This is a big year for Nish Kumar. We know this because it’s one of the first things he tells us. It’s the 10th anniversary of his stand-up career and the summer of his 30th birthday. If these facts create high expectation, happily Kumar’s routine lives up to it, providing an hour of ridiculously clever jokes, funny political rants, and self-aware storytelling.
Self-awareness is an asset rather than a hindrance and Kumar is living evidence of his own adamant claim that political correctness has not killed comedy.
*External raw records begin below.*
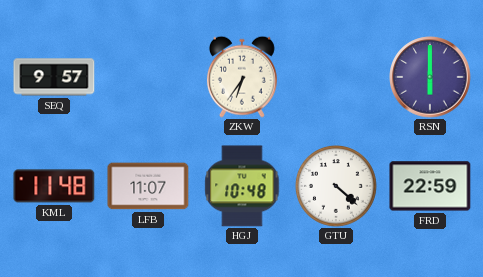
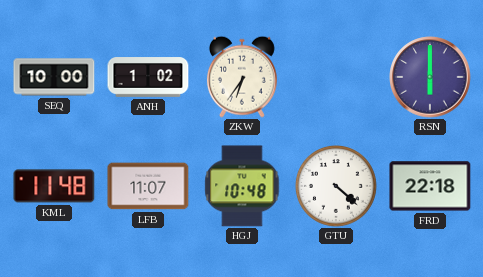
SEQ: 9:57 -> 10:00
ANH: none -> 1:02
FRD: 22:59 -> 22:18
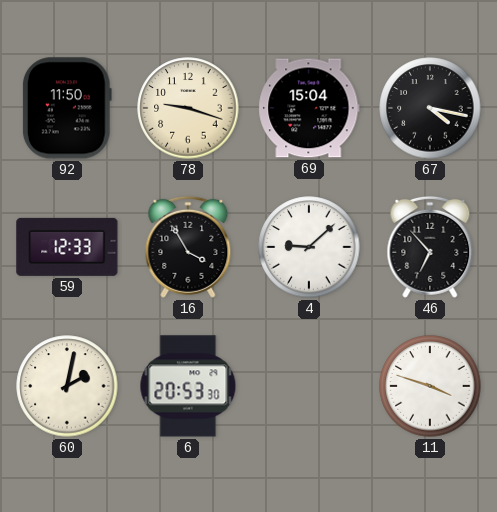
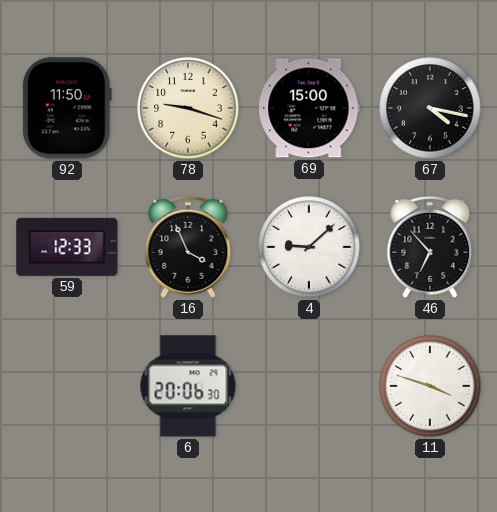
69: 15:04 -> 15:00
16: 3:55 -> 3:56
60: 2:02 -> none
6: 20:53 -> 20:06
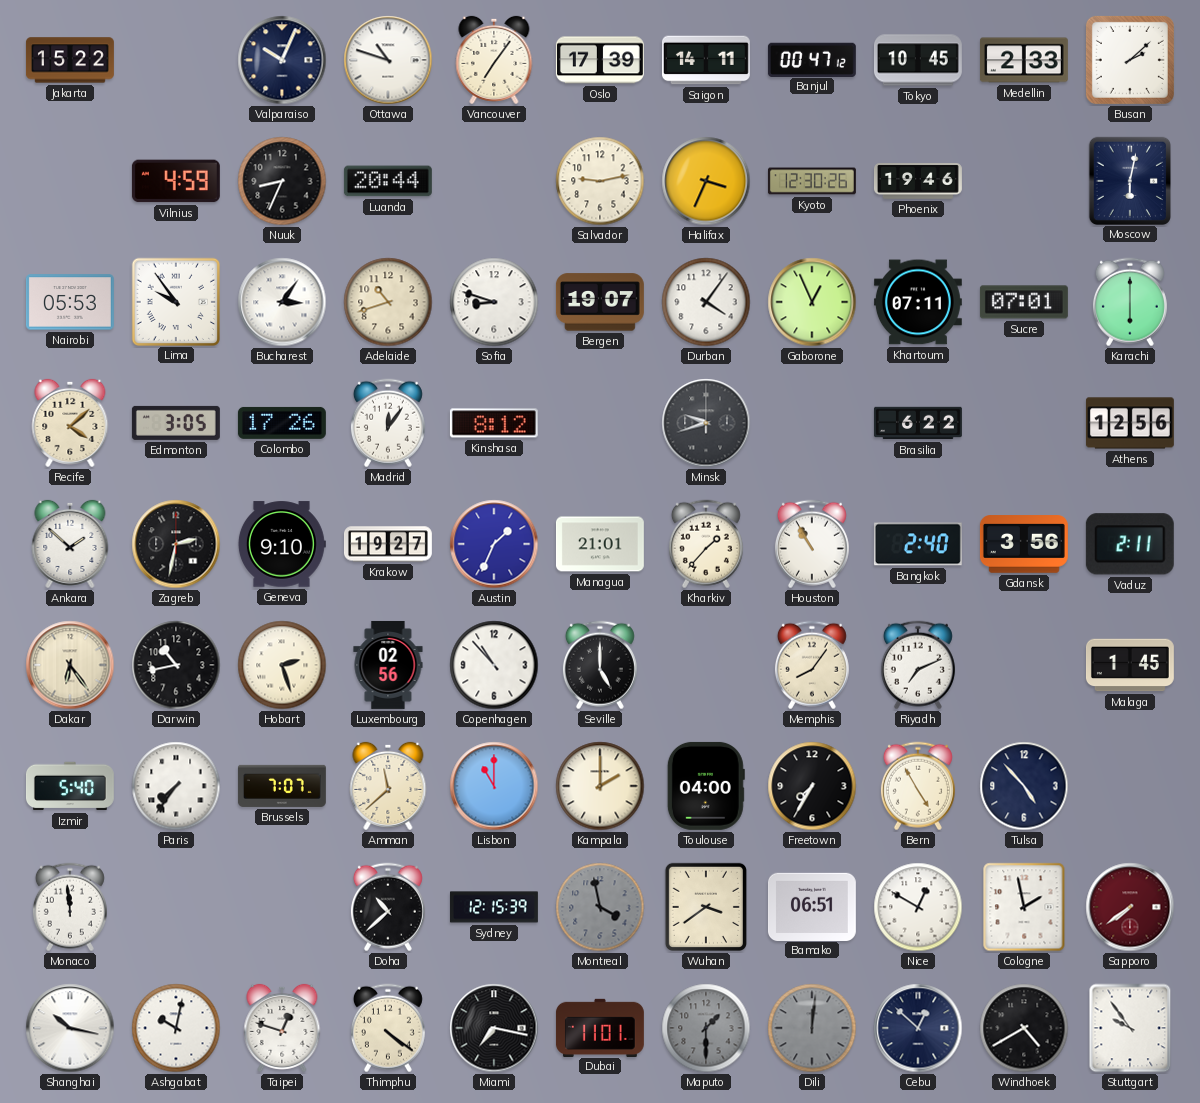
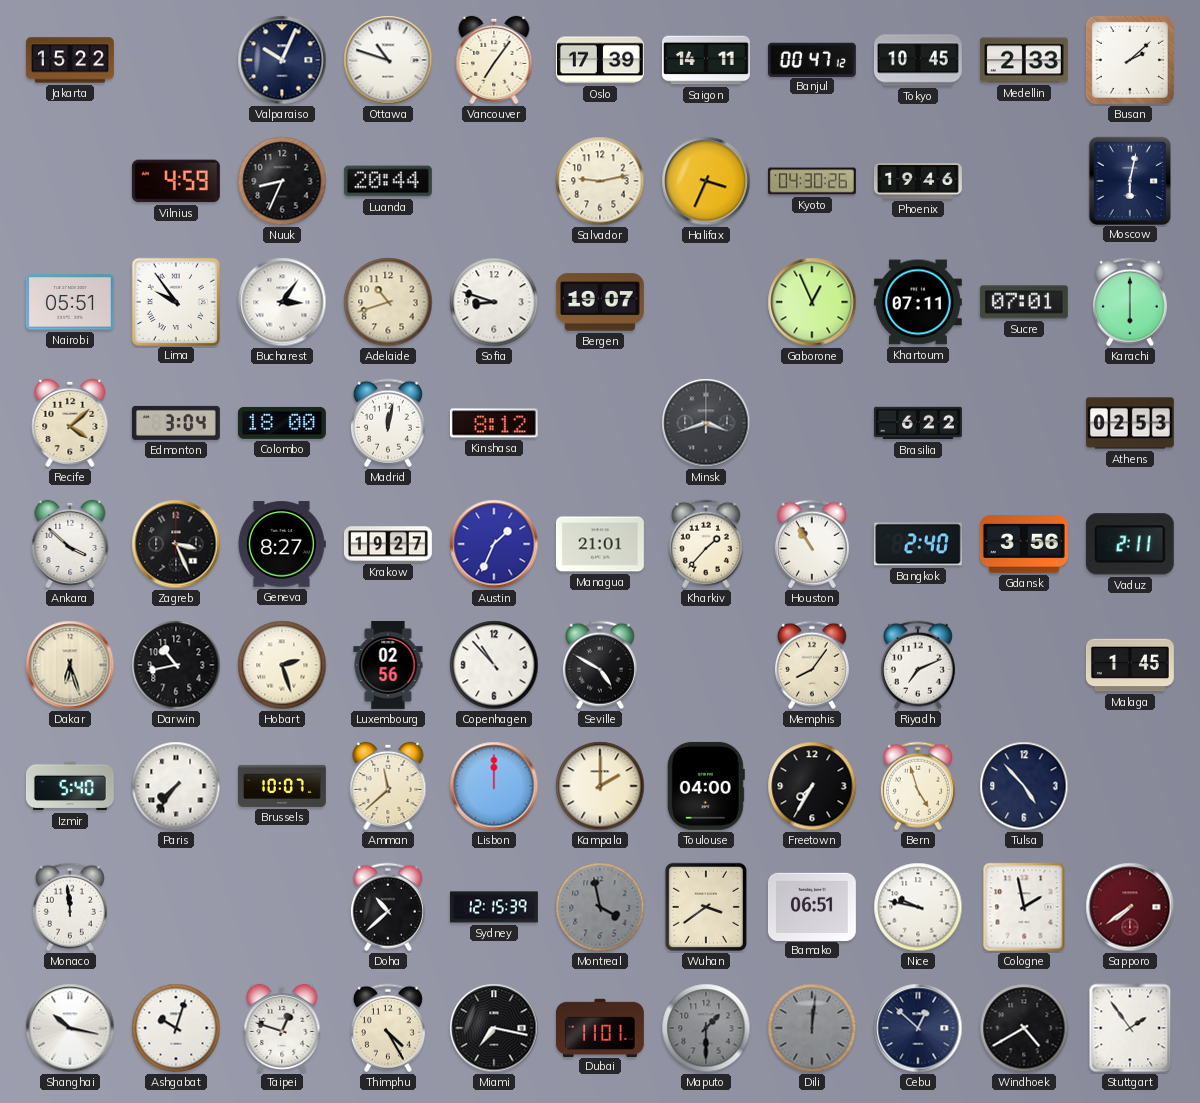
Kyoto: 12:30 -> 04:30
Nairobi: 05:53 -> 05:51
Durban: 4:06 -> none
Edmonton: 3:05 -> 3:04
Colombo: 17:26 -> 18:00
Madrid: 12:06 -> 12:02
Minsk: 9:42 -> 3:42
Athens: 12:56 -> 02:53
Ankara: 1:52 -> 3:52
Zagreb: 2:32 -> 3:26
Geneva: 9:10 -> 8:27
Dakar: 6:24 -> 6:27
Seville: 5:00 -> 4:50
Brussels: 7:07 -> 10:07
Lisbon: 11:00 -> 12:00
Bern: 4:55 -> 4:57
Nice: 12:50 -> 9:47
Ashgabat: 10:02 -> 10:03
Thimphu: 4:21 -> 4:25
Stuttgart: 9:54 -> 1:54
The title parodies Kumar’s wordy 2014 show Ruminations on the Nature of Subjectivity, but the two are similarly vague, allowing him the freedom to cover a range of material, from children’s board games to race and the arts, without being tied to a stringent theme. Even still, these wildly various subjects all point to a central concern: what it means to be a left-wing comedian. Kumar’s mind is a sensitive political weather-vane, but the tone is light and never berating. His political comedy blends concrete, everyday anecdotes (such as his horrific experience with the NHS 111 service) and analysis of big issues such as ISIS and global warming.
One of Kumar’s funniest skits unpicks the rules of Monopoly, a world where you can pay to get out of prison. The game is hilariously reassessed as a propagator of financial crime. He then moves on to the controversy surrounding the possibility of a black James Bond.
Kumar often does the reviewer’s job, deconstructing his show at every opportunity. Many jokes are accompanied by an epilogue on how it went down on previous occasions, or how he had expected it to go down. This mainly just forms part of his – and indeed any stand-up’s – natural flow, but occasionally Kumar’s self-aware monologues seem to be inserted impulsively, rather than for a genuinely hilarious pay-off.
Mostly, however, the self-awareness is an asset rather than a hindrance and Kumar is living evidence of his own adamant claim that political correctness has not killed comedy.